→ Prompt:
Take each line from the material below that includes the string "target" and copy it.

→ Data excerpts:
= = = = = = =

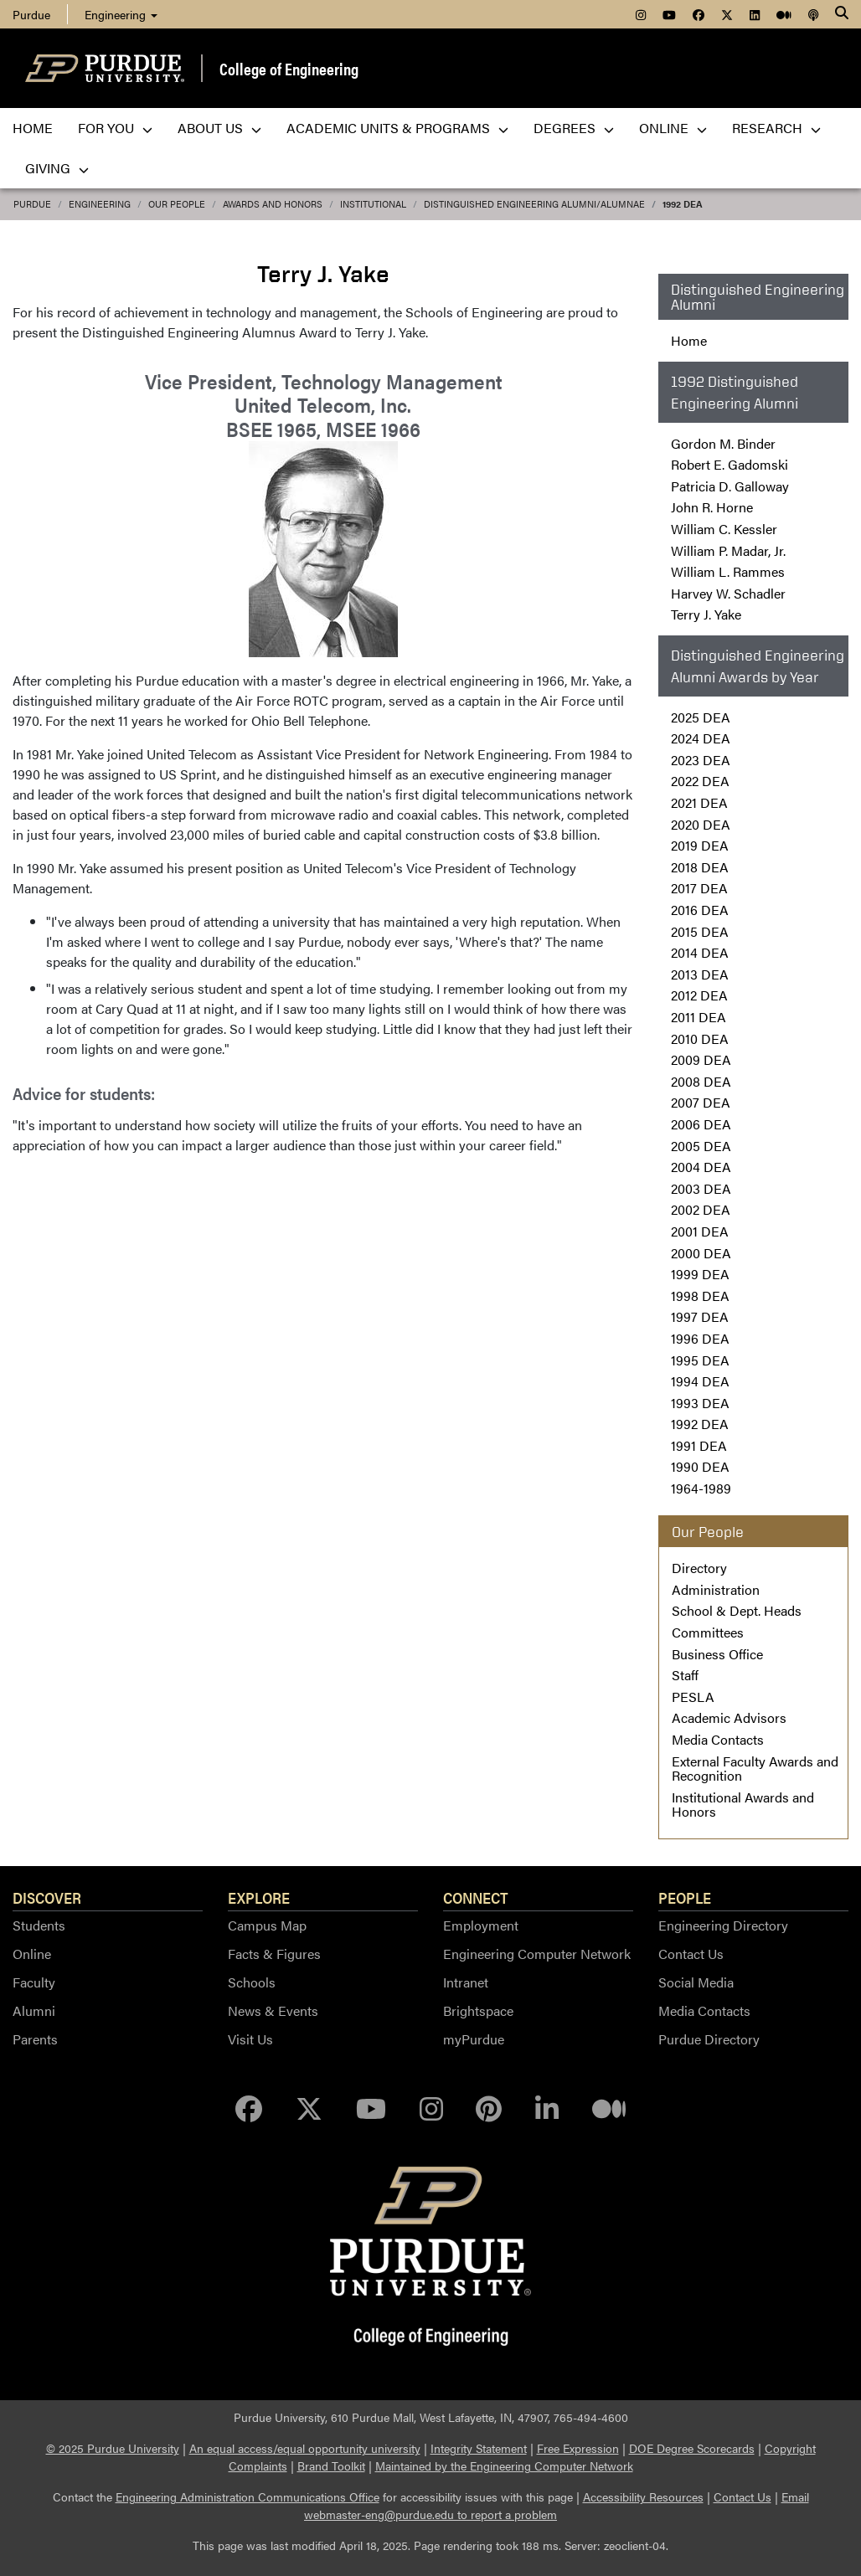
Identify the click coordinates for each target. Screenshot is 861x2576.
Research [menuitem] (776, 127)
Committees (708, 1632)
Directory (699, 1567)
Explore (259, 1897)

= = = = = = =

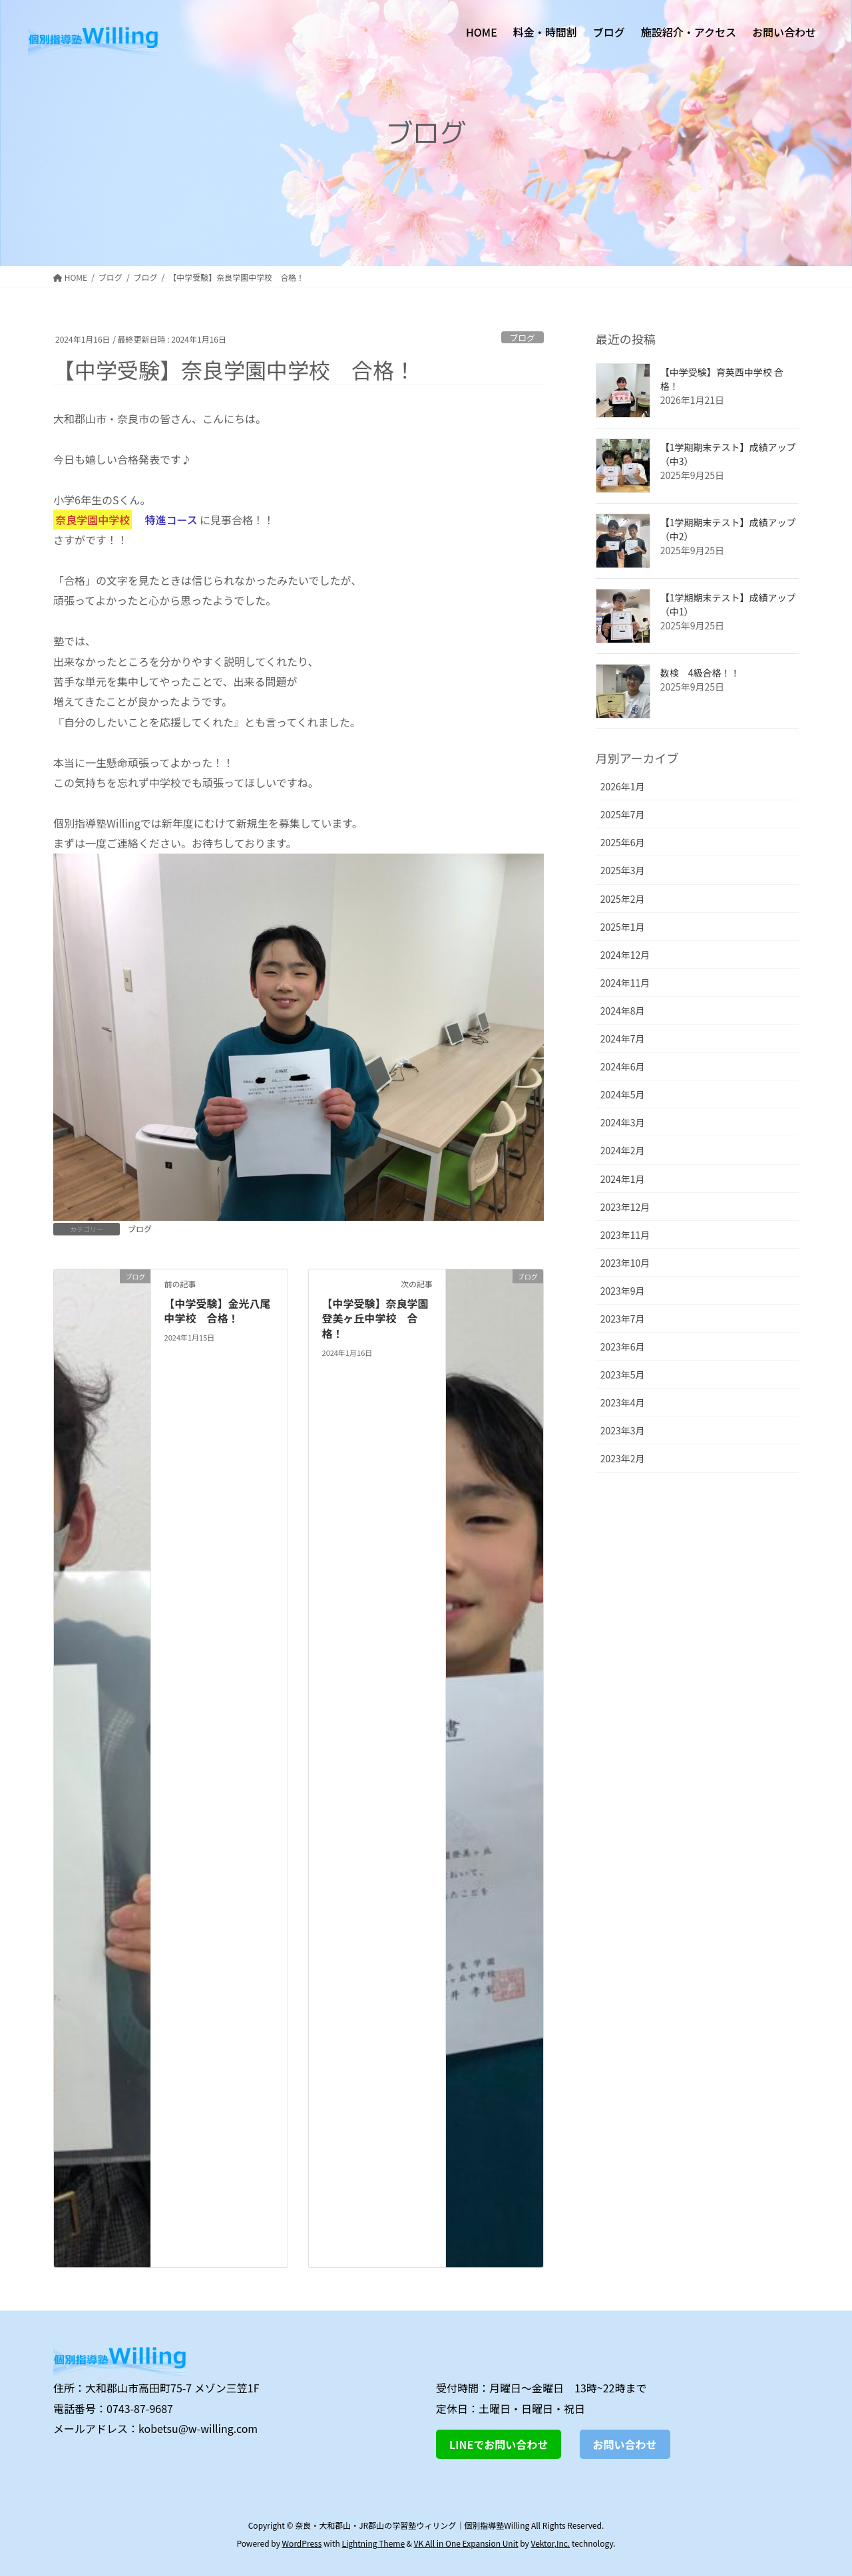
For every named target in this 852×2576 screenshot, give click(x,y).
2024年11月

= = = = = = =

→ Answer to this problem:
Identify the click coordinates for each target. Screenshot is 861x2576.
For every named target in this 852×2576 screenshot, give click(x,y).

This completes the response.